*Work to be completed*: Look through the data below and say how many of its lines contain "einer", adding nothing else.

*Source material*:
*** Begin section ***
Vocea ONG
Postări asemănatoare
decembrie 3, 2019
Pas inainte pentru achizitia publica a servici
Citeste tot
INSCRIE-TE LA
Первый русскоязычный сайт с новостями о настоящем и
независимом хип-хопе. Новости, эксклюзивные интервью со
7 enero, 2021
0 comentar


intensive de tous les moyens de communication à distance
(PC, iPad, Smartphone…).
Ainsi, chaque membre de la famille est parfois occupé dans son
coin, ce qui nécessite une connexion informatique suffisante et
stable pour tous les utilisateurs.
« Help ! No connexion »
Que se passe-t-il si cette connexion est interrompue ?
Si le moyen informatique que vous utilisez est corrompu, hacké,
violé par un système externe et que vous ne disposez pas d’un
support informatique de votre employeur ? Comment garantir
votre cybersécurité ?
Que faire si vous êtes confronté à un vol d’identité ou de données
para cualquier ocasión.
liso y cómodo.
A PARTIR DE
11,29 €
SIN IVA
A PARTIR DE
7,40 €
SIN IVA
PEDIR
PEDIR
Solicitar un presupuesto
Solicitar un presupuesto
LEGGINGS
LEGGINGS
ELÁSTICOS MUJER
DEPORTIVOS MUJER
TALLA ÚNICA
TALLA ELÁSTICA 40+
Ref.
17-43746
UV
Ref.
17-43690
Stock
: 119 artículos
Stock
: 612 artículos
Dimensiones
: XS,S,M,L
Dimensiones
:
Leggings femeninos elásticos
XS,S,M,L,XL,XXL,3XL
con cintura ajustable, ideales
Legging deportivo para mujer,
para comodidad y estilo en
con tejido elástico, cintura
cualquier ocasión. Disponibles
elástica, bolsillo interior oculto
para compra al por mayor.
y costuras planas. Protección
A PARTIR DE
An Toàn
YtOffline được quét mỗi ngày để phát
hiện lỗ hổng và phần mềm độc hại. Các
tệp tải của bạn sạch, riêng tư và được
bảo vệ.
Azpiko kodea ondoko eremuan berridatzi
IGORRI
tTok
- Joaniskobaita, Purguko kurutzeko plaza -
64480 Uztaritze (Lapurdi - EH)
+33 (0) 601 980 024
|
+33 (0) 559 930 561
*** End section ***
*** Begin section ***
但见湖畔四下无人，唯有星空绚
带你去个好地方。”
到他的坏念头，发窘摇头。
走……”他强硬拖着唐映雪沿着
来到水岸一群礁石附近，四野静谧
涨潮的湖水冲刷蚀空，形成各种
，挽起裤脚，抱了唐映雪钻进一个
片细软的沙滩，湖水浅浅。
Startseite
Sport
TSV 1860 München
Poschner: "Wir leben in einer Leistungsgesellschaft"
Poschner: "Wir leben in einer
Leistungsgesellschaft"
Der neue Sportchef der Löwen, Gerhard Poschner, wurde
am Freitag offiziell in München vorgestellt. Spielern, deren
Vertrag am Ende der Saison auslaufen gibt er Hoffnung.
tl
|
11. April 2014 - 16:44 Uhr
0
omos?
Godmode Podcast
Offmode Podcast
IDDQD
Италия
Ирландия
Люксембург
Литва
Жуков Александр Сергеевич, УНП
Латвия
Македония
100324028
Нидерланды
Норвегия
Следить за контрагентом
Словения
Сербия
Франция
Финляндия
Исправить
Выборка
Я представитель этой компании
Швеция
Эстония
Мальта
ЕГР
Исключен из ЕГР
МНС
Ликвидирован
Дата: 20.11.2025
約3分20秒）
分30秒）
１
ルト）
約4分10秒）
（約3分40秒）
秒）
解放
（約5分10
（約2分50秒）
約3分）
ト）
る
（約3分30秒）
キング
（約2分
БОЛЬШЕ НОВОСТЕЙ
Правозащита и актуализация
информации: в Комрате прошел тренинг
*** End section ***
*** Begin section ***
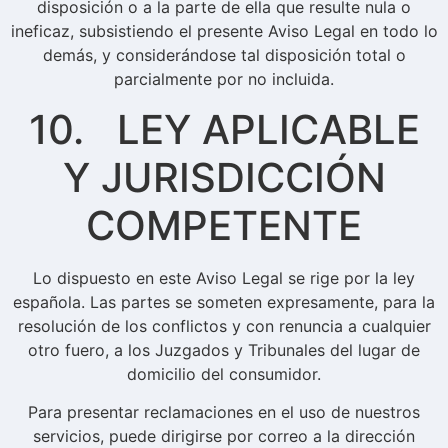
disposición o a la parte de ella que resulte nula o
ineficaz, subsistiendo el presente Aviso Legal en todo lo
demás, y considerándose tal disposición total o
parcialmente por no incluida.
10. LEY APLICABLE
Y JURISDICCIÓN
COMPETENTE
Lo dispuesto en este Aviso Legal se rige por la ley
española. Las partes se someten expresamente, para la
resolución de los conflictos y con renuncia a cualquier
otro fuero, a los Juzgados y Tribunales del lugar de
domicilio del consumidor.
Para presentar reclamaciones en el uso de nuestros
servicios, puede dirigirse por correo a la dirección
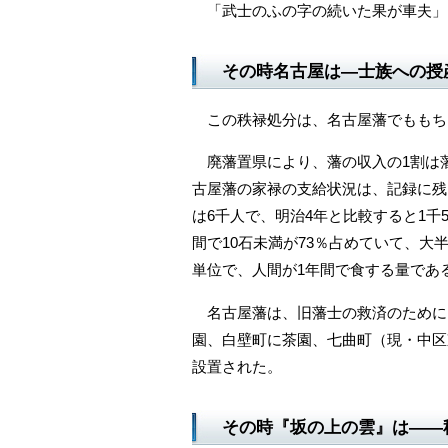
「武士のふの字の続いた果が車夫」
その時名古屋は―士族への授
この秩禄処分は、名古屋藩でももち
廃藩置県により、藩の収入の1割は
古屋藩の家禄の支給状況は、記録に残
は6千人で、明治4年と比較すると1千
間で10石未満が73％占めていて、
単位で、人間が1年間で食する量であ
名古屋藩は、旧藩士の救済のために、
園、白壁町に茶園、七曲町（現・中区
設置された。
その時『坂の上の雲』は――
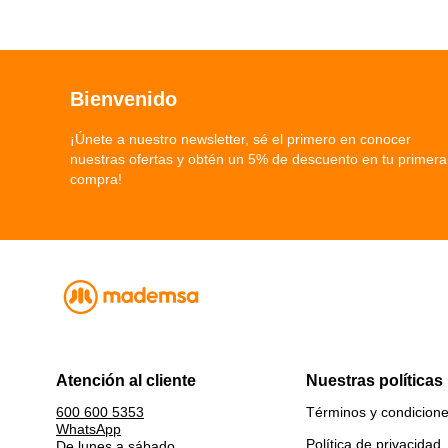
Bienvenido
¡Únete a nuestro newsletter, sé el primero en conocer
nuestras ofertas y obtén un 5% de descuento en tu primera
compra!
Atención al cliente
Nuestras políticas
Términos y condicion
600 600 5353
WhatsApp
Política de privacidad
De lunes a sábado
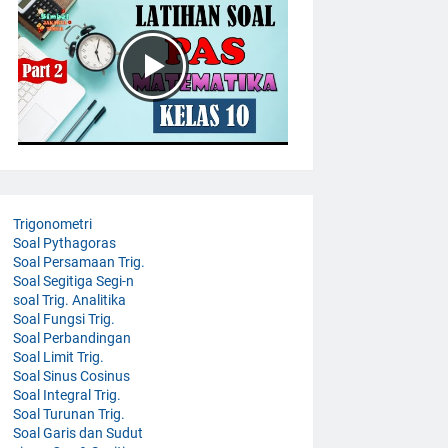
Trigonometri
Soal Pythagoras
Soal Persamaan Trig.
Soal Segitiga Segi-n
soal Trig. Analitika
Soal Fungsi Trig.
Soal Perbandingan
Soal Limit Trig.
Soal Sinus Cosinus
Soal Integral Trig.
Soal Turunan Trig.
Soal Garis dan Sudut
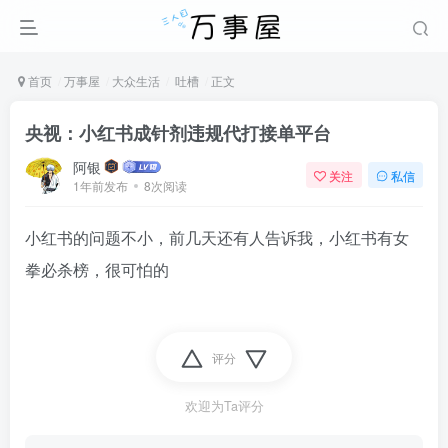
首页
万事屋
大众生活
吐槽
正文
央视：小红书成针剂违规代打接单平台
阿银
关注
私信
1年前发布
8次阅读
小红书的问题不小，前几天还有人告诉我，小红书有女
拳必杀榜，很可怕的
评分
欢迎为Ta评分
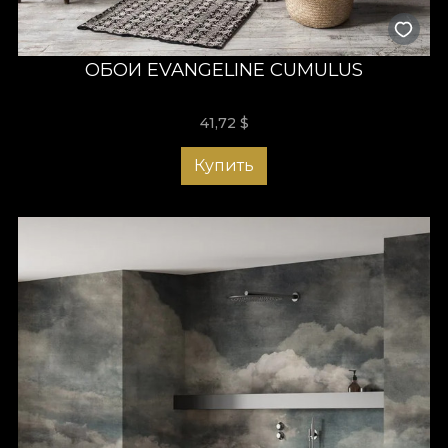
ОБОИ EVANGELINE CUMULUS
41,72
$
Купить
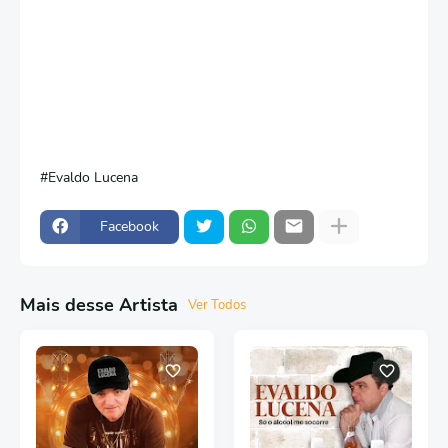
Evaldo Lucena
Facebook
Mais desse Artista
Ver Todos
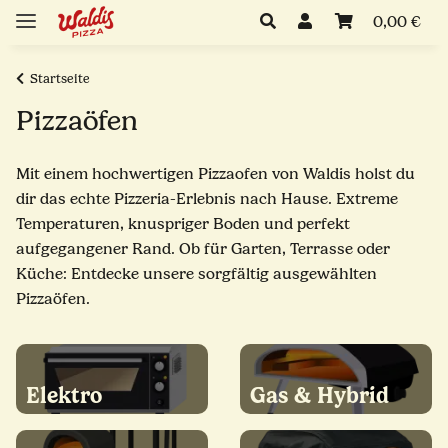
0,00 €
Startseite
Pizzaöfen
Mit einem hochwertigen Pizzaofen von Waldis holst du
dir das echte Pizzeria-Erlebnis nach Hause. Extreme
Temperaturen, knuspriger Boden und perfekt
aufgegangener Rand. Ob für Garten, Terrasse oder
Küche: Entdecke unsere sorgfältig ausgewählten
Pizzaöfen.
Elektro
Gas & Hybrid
*** End section ***
*Result below*: 2